Une Kalachnikov « made in USA » voit le jour

Grigori Syssoiev / TASS
La semaine dernière, la société américaine Russian Weapon Company (RWC), distributeur officiel de la marque Kalachnikov jusqu’à l’introduction de sanctions contre le groupe éponyme russe, a entamé la vente des légendaires fusils d’assaut soviétiques AK-47 de sa propre fabrication. La Russie n’est pas étonnée et promet de réagir en diversifiant les marchés d’écoulement, en améliorant la qualité des armes à usage civil et en augmentant les recettes tirées des ventes d’armes à usage militaire. Y a-t-il lieu d’être aussi optimiste ?

Symboledel’URSS

Pour commencer, il faut voir qui achète les Kalachnikov aux Etats-Unis et comment. Il ne s’agit pas d’achats pour l’armée ou les structures de force, mais de la vente au détail.

Les Etats-Unis sont le pays ayant le plus haut pourcentage d’armes légales par habitant et la demande solvable la plus élevée dans le monde. Ce marché est essentiel pour n’importe quel fabricant d’armes. Toutefois, il faut non seulement y trouver une place, mais s’y cramponner de toutes ses forces et le plus longtemps possible. La société Kalachnikov ne fait pas exception.

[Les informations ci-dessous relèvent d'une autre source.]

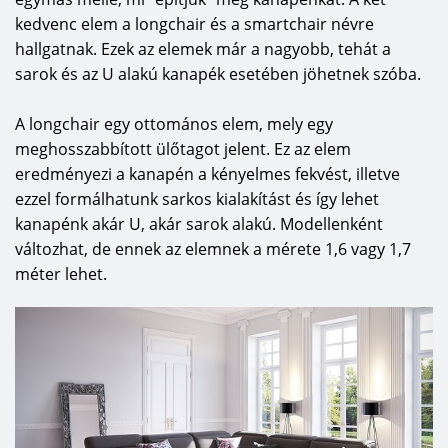
kedvenc elem a longchair és a smartchair névre
hallgatnak. Ezek az elemek már a nagyobb, tehát a
sarok és az U alakú kanapék esetében jöhetnek szóba.
A longchair egy ottomános elem, mely egy
meghosszabbított ülőtagot jelent. Ez az elem
eredményezi a kanapén a kényelmes fekvést, illetve
ezzel formálhatunk sarkos kialakítást és így lehet
kanapénk akár U, akár sarok alakú. Modellenként
változhat, de ennek az elemnek a mérete 1,6 vagy 1,7
méter lehet.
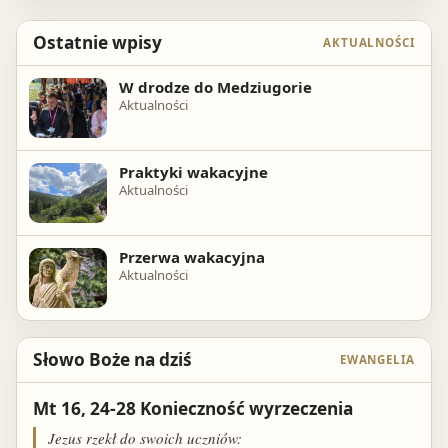
Ostatnie wpisy
AKTUALNOŚCI
W drodze do Medziugorie
Aktualności
Praktyki wakacyjne
Aktualności
Przerwa wakacyjna
Aktualności
Słowo Boże na dziś
EWANGELIA
Mt 16, 24-28 Konieczność wyrzeczenia
Jezus rzekł do swoich uczniów:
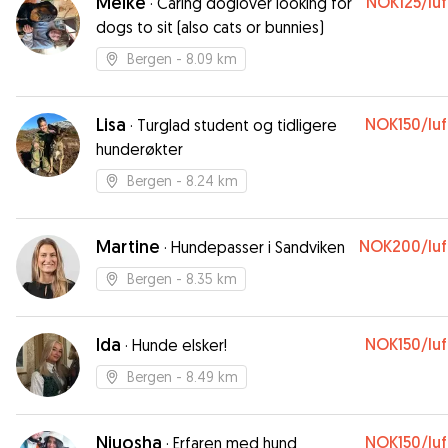
Meike
NOK125
/lu
·
Caring doglover looking for
dogs to sit (also cats or bunnies)
Bergen
- 8.09 km
Lisa
NOK150
/lu
·
Turglad student og tidligere
hunderøkter
Bergen
- 8.24 km
Martine
NOK200
/lu
·
Hundepasser i Sandviken
Bergen
- 8.35 km
Ida
NOK150
/lu
·
Hunde elsker!
Bergen
- 8.49 km
Niuosha
NOK150
/lu
·
Erfaren med hund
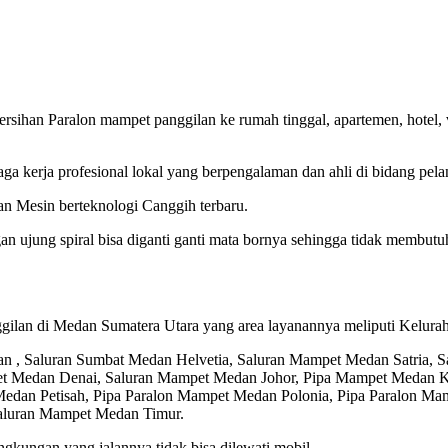
han Paralon mampet panggilan ke rumah tinggal, apartemen, hotel, vill
a kerja profesional lokal yang berpengalaman dan ahli di bidang pela
an Mesin berteknologi Canggih terbaru.
ngan ujung spiral bisa diganti ganti mata bornya sehingga tidak memb
ilan di Medan Sumatera Utara yang area layanannya meliputi Kelurah
 , Saluran Sumbat Medan Helvetia, Saluran Mampet Medan Satria, S
 Medan Denai, Saluran Mampet Medan Johor, Pipa Mampet Medan Ko
edan Petisah, Pipa Paralon Mampet Medan Polonia, Pipa Paralon Ma
aluran Mampet Medan Timur.
gkungan yang jalannya tidak bisa dilewati mobil.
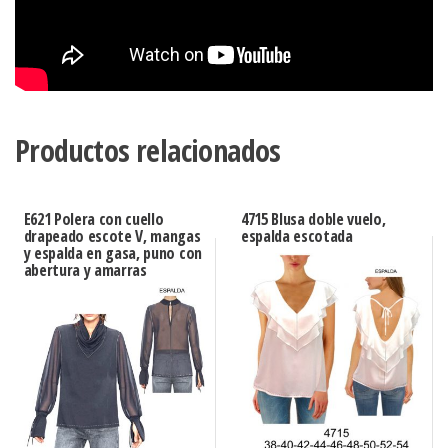
Productos relacionados
E621 Polera con cuello
4715 Blusa doble vuelo,
drapeado escote V, mangas
espalda escotada
y espalda en gasa, puno con
abertura y amarras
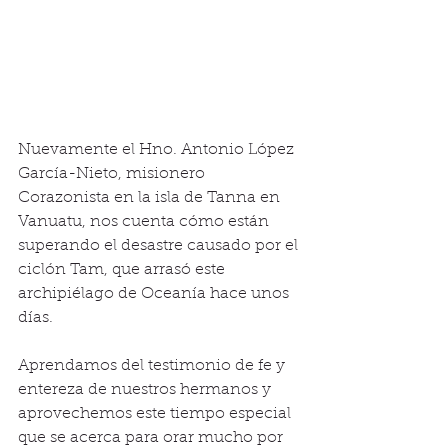
Nuevamente el Hno. Antonio López 
García-Nieto, misionero 
Corazonista en la isla de Tanna en 
Vanuatu, nos cuenta cómo están 
superando el desastre causado por el 
ciclón Tam, que arrasó este 
archipiélago de Oceanía hace unos 
días. 
Aprendamos del testimonio de fe y 
entereza de nuestros hermanos y 
aprovechemos este tiempo especial 
que se acerca para orar mucho por 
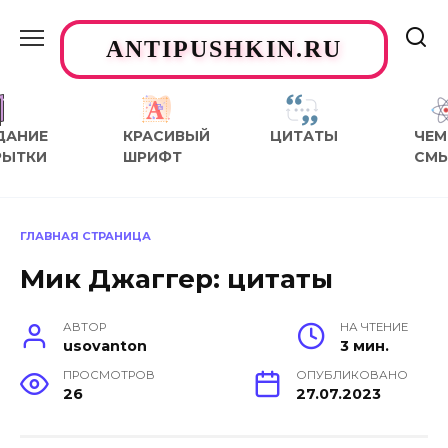
Перейти
к
ANTIPUSHKIN.RU
содержанию
ДАНИЕ
КРАСИВЫЙ
ЦИТАТЫ
ЧЕМ
РЫТКИ
ШРИФТ
СМ
ГЛАВНАЯ СТРАНИЦА
Мик Джаггер: цитаты
АВТОР
НА ЧТЕНИЕ
usovanton
3 мин.
ПРОСМОТРОВ
ОПУБЛИКОВАНО
26
27.07.2023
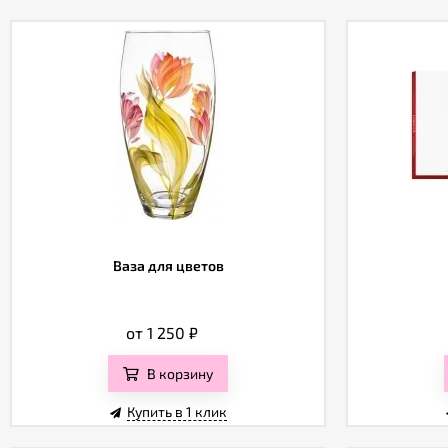
Ваза для цветов
от 1 250
₽
В корзину
Купить в 1 клик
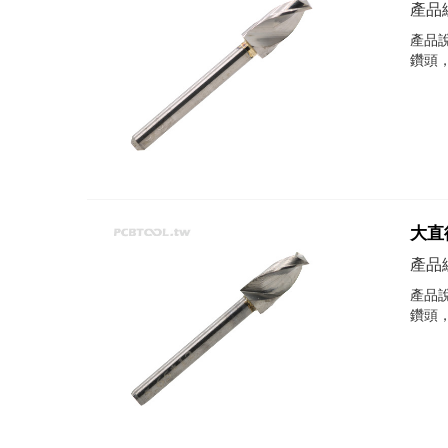
產品編
產品說
鑽頭
大直徑
產品編
產品說
鑽頭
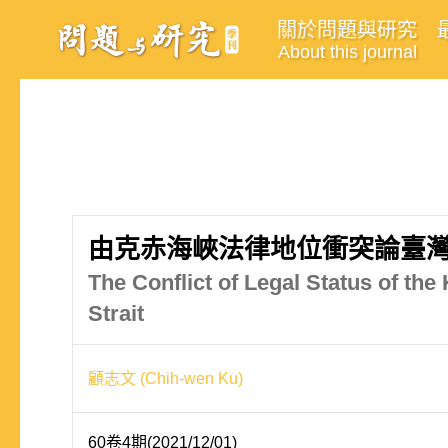
關於問題與研究
About this journal
由克赤海峽法律地位衝突論臺
The Conflict of Legal Status of th
Strait
顧志文 (Chih-wen Ku)
60卷4期(2021/12/01)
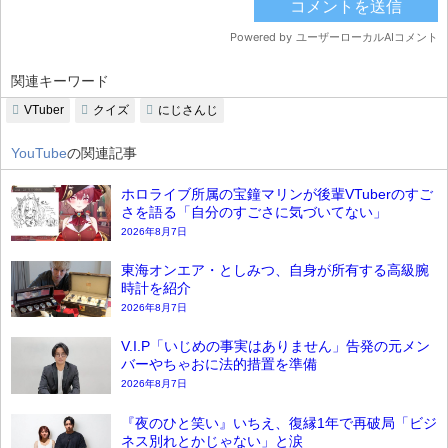
関連キーワード
VTuber
クイズ
にじさんじ
YouTube
の関連記事
ホロライブ所属の宝鐘マリンが後輩VTuberのすご
さを語る「自分のすごさに気づいてない」
2026年8月7日
東海オンエア・としみつ、自身が所有する高級腕
時計を紹介
2026年8月7日
V.I.P「いじめの事実はありません」告発の元メン
バーやちゃおに法的措置を準備
2026年8月7日
『夜のひと笑い』いちえ、復縁1年で再破局「ビジ
ネス別れとかじゃない」と涙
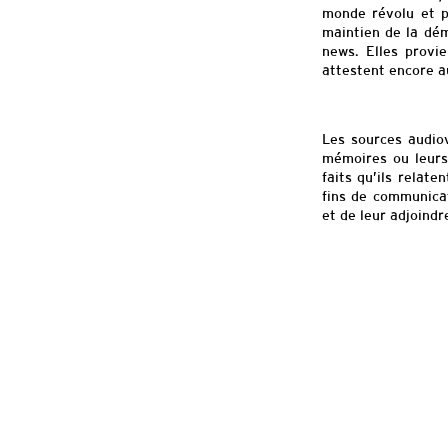
monde révolu et p
maintien de la dém
news
. Elles provi
attestent encore au
Les sources audio
mémoires ou leurs 
faits qu’ils relate
fins de communicat
et de leur adjoind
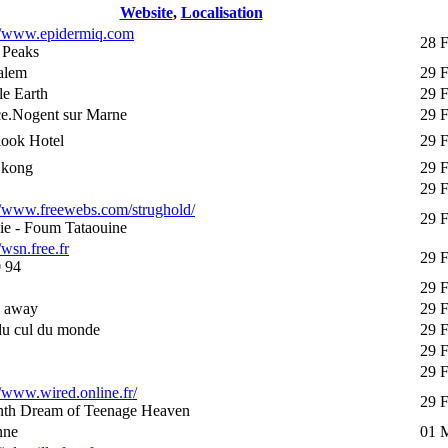
Website
,
Localisation
://www.epidermiq.com
28 F
 Peaks
alem
29 
e Earth
29 
ce.Nogent sur Marne
29 
look Hotel
29 
 kong
29 
29 
//www.freewebs.com/strughold/
29 
ie - Foum Tataouine
/wsn.free.fr
29 
 94
29 
s away
29 
du cul du monde
29 
29 
29 
//www.wired.online.fr/
29 
nth Dream of Teenage Heaven
nne
01 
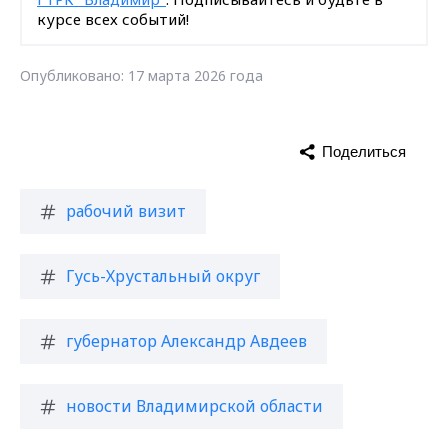
курсе всех событий!
Опубликовано: 17 марта 2026 года
Поделиться
рабочий визит
Гусь-Хрустальный округ
губернатор Александр Авдеев
новости Владимирской области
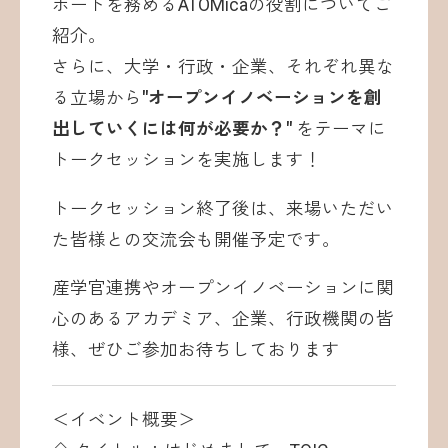
ポートを務めるATOMicaの役割についてご
紹介。
さらに、大学・行政・企業、それぞれ異な
る立場から
"オープンイノベーションを創
出していくには何が必要か？"
をテーマに
トークセッションを実施します！
トークセッション終了後は、来場いただい
た皆様との交流会も開催予定です。
産学官連携やオープンイノベーションに関
心のあるアカデミア、企業、行政機関の皆
様、ぜひご参加お待ちしております
＜イベント概要＞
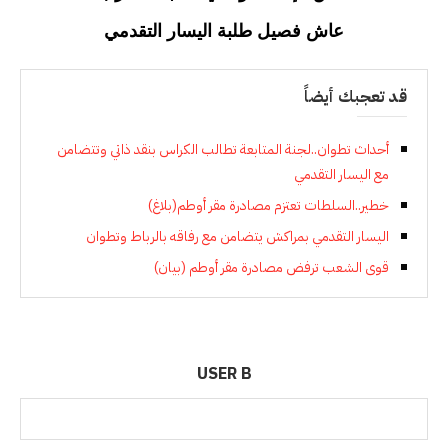
عاش فصيل طلبة اليسار التقدمي
قد تعجبك أيضاً
أحداث تطوان..لجنة المتابعة تطالب الكراس بنقد ذاتي وتتضامن
مع اليسار التقدمي
خطير..السلطات تعتزم مصادرة مقر أوطم(بلاغ)
اليسار التقدمي بمراكش يتضامن مع رفاقه بالرباط وتطوان
قوى الشعب ترفض مصادرة مقر أوطم (بيان)
USER B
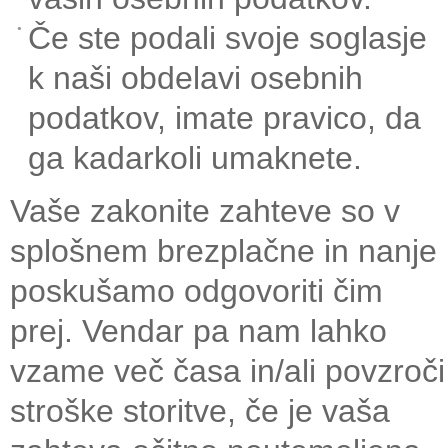
Če ste podali svoje soglasje
k naši obdelavi osebnih
podatkov, imate pravico, da
ga kadarkoli umaknete.
Vaše zakonite zahteve so v
splošnem brezplačne in nanje
poskušamo odgovoriti čim
prej. Vendar pa nam lahko
vzame več časa in/ali povzroči
stroške storitve, če je vaša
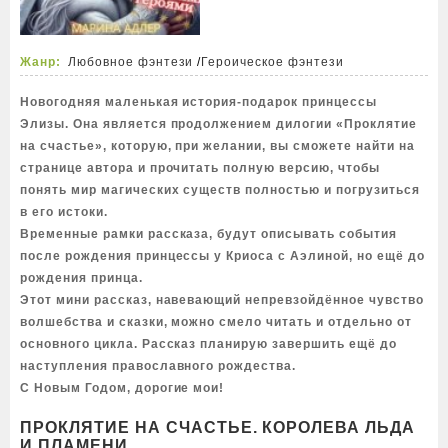
Жанр:
Любовное фэнтези
/
Героическое фэнтези
Новогодняя маленькая история-подарок принцессы
Элизы. Она является продолжением дилогии «Проклятие
на счастье», которую, при желании, вы сможете найти на
странице автора и прочитать полную версию, чтобы
понять мир магических существ полностью и погрузиться
в его истоки.
Временные рамки рассказа, будут описывать события
после рождения принцессы у Криоса с Аэлиной, но ещё до
рождения принца.
Этот мини рассказ, навевающий непревзойдённое чувство
волшебства и сказки, можно смело читать и отдельно от
основного цикла. Рассказ планирую завершить ещё до
наступления православного рождества.
С Новым Годом, дорогие мои!
ПРОКЛЯТИЕ НА СЧАСТЬЕ. КОРОЛЕВА ЛЬДА
И ПЛАМЕНИ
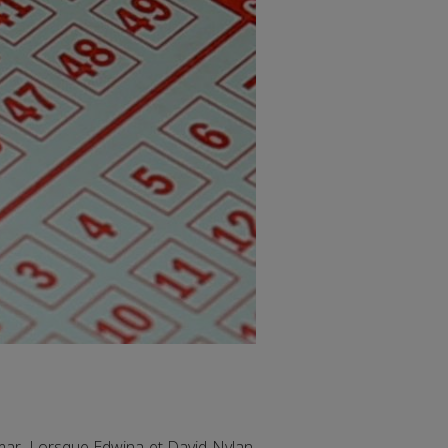
ar. Lorsque Edwina et David Nylan,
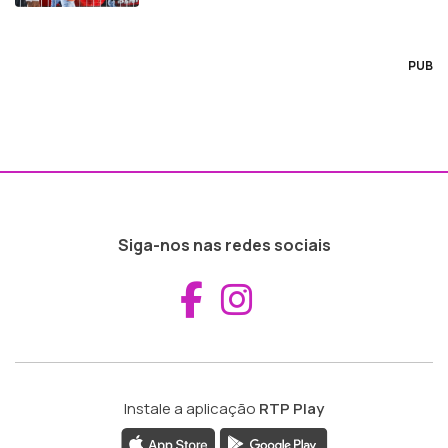
PUB
Siga-nos nas redes sociais
Aceder ao Fac
Aceder ao I
Instale a aplicação
RTP Play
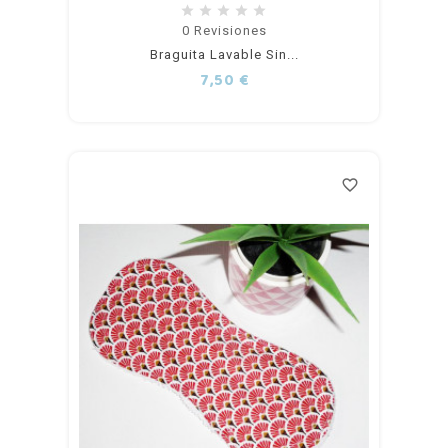
Añadir
0
Revisiones
Braguita Lavable Sin...
al
Precio
7,50 €
carrito
favorite_border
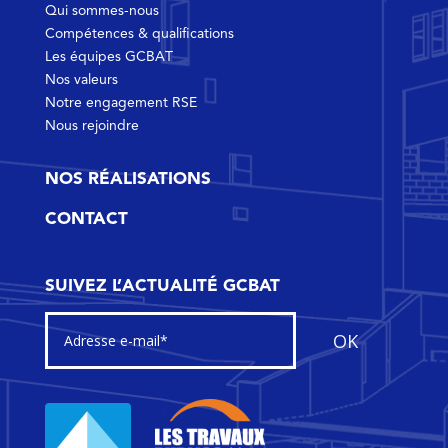
Qui sommes-nous
Compétences & qualifications
Les équipes GCBAT
Nos valeurs
Notre engagement RSE
Nous rejoindre
NOS RÉALISATIONS
CONTACT
SUIVEZ L’ACTUALITÉ GCBAT
OK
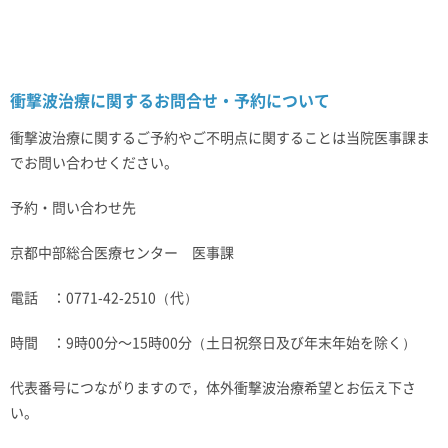
衝撃波治療に関するお問合せ・予約について
衝撃波治療に関するご予約やご不明点に関することは当院医事課ま
でお問い合わせください。
予約・問い合わせ先
京都中部総合医療センター 医事課
電話 ：0771-42-2510（代）
時間 ：9時00分～15時00分（土日祝祭日及び年末年始を除く）
代表番号につながりますので，体外衝撃波治療希望とお伝え下さ
い。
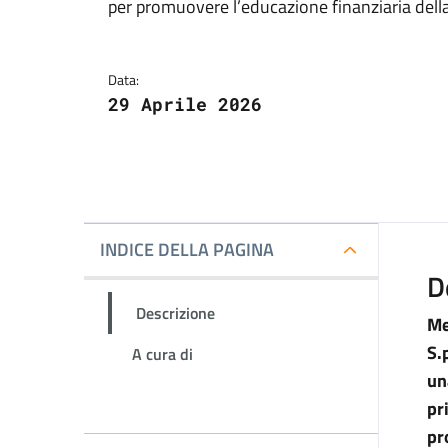
per promuovere l’educazione finanziaria dell
Data:
29 Aprile 2026
INDICE DELLA PAGINA
D
Descrizione
Me
S.
A cura di
un
pr
pr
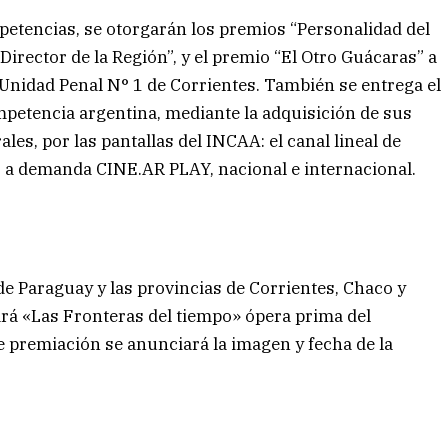
etencias, se otorgarán los premios “Personalidad del
Director de la Región”, y el premio “El Otro Guácaras” a
a Unidad Penal N° 1 de Corrientes. También se entrega el
petencia argentina, mediante la adquisición de sus
les, por las pantallas del INCAA: el canal lineal de
o a demanda CINE.AR PLAY, nacional e internacional.
e Paraguay y las provincias de Corrientes, Chaco y
tará «Las Fronteras del tiempo» ópera prima del
e premiación se anunciará la imagen y fecha de la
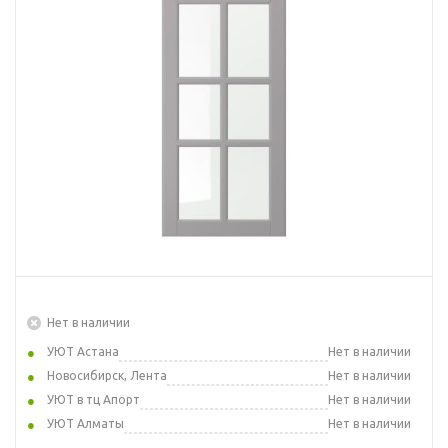
Нет в наличии
УЮТ Астана
Нет в наличии
Новосибирск, Лента
Нет в наличии
УЮТ в тц Апорт
Нет в наличии
УЮТ Алматы
Нет в наличии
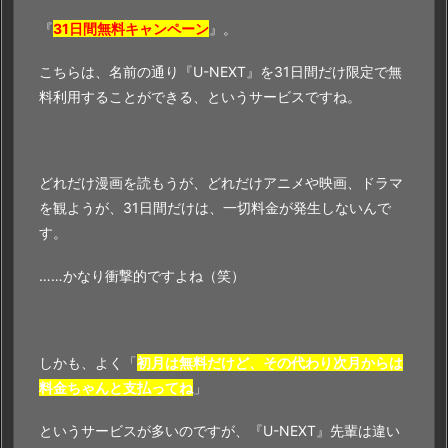
『
31日間無料キャンペーン
』。
こちらは、名前の通り『U-NEXT』を31日間だけ限定で無
料利用することができる、というサービスですね。
どれだけ漫画を読もうが、どれだけアニメや映画、ドラマ
を観ようが、31日間だけは、一切料金が発生しないんで
す。
……かなり衝撃的ですよね（笑）
しかも、よく「
初月は無料だけど、その代わり次月からは
料金ちゃんと支払ってね
」
というサービスが多いのですが、『U-NEXT』先輩は違い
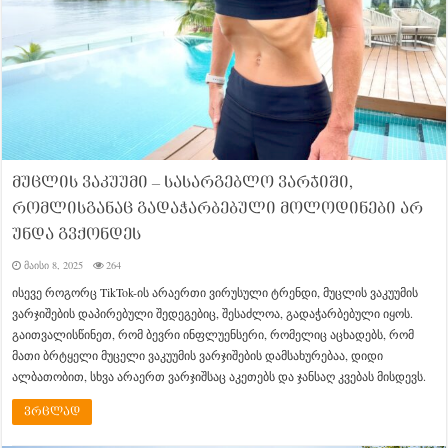
მუცლის ვაკუუმი – სასარგებლო ვარჯიში,
რომლისგანაც გადაჭარბებული მოლოდინები არ
უნდა გვქონდეს
მაისი 8, 2025
264
ისევე როგორც TikTok-ის არაერთი ვირუსული ტრენდი, მუცლის ვაკუუმის
ვარჯიშების დაპირებული შედეგებიც, შესაძლოა, გადაჭარბებული იყოს.
გაითვალისწინეთ, რომ ბევრი ინფლუენსერი, რომელიც აცხადებს, რომ
მათი ბრტყელი მუცელი ვაკუუმის ვარჯიშების დამსახურებაა, დიდი
ალბათობით, სხვა არაერთ ვარჯიშსაც აკეთებს და ჯანსაღ კვებას მისდევს.
ვრცლად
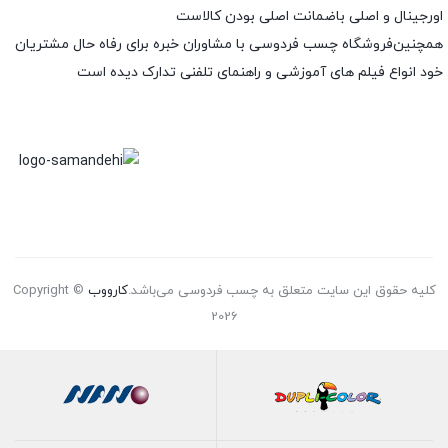
اورجینال و اصلی باضمانت اصلی بودن کالاست
همچنین‌فروشگاه چسب فردوسی با مشاوران خبره برای رفاه حال مشتریان
خود انواع فیلم های آموزشی و راهنمای تلفنی تدارک دیده است
کلیه حقوق این سایت متعلق به چسب فردوسی می‌باشد.
کارووب
Copyright ©
2026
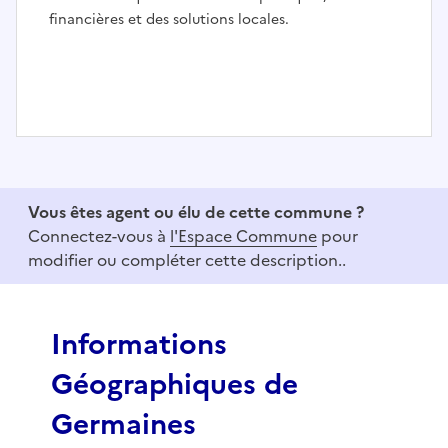
financières et des solutions locales.
I
t
e
Vous êtes agent ou élu de cette commune ?
m
Connectez-vous à
l'Espace Commune
pour
1
modifier ou compléter cette description..
o
f
3
Informations
Géographiques de
Germaines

Vassili Brovko, responsable des relations publiques, indique que Kalachnikov vendait jusqu’à 90% de sa production civile sur le marché américain.

La société livrait en Amérique des fusils de chasse et de sport, notamment sa célèbre carabine Saïga (la version civile de la légendaire Kalachnikov) avec différents types de munitions, ainsi que les carabines Los, Bars, Sobol et Rekord et des armes de chasse. Kalachnikov fabriquait également des fusils à pompe semi-automatiques Saïga-12 pour la police américaine.

Mais la majeure partie des exportations aux Etats-Unis (un peu plus de 50%, soit plus de 100 000 fusils par an) était réservée aux versions civiles de l’AK-47 qui sont prisées par les collectionneurs comme un symbole de l’Union soviétique, un peu comme les poupées « matriochkas » ou les bonnets de fourrure arborant une étoile rouge.

Ces fusils sont achetés pour être plutôt conservés et ne sont sortis qu’occasionnellement, ce qui fait que leur qualité n’a pas vraiment d’importance aux yeux de leurs éventuels propriétaires.

Les titulaires des droits russes gardent le silence

Le vice-président de l’ancien partenaire de Kalachnikov, RWC, Jay Portz, explique la logique des consommateurs américains comme suit : « On peut faire l’analogie avec le vin. Quand vous dites « vin », quelle est la première idée qui vous vient ? Les vins français. C’est un peu la même chose. L’AK-47 est meilleur s’il est de fabrication russe, car il est original. Peu importe si c’est vrai ou pas. » 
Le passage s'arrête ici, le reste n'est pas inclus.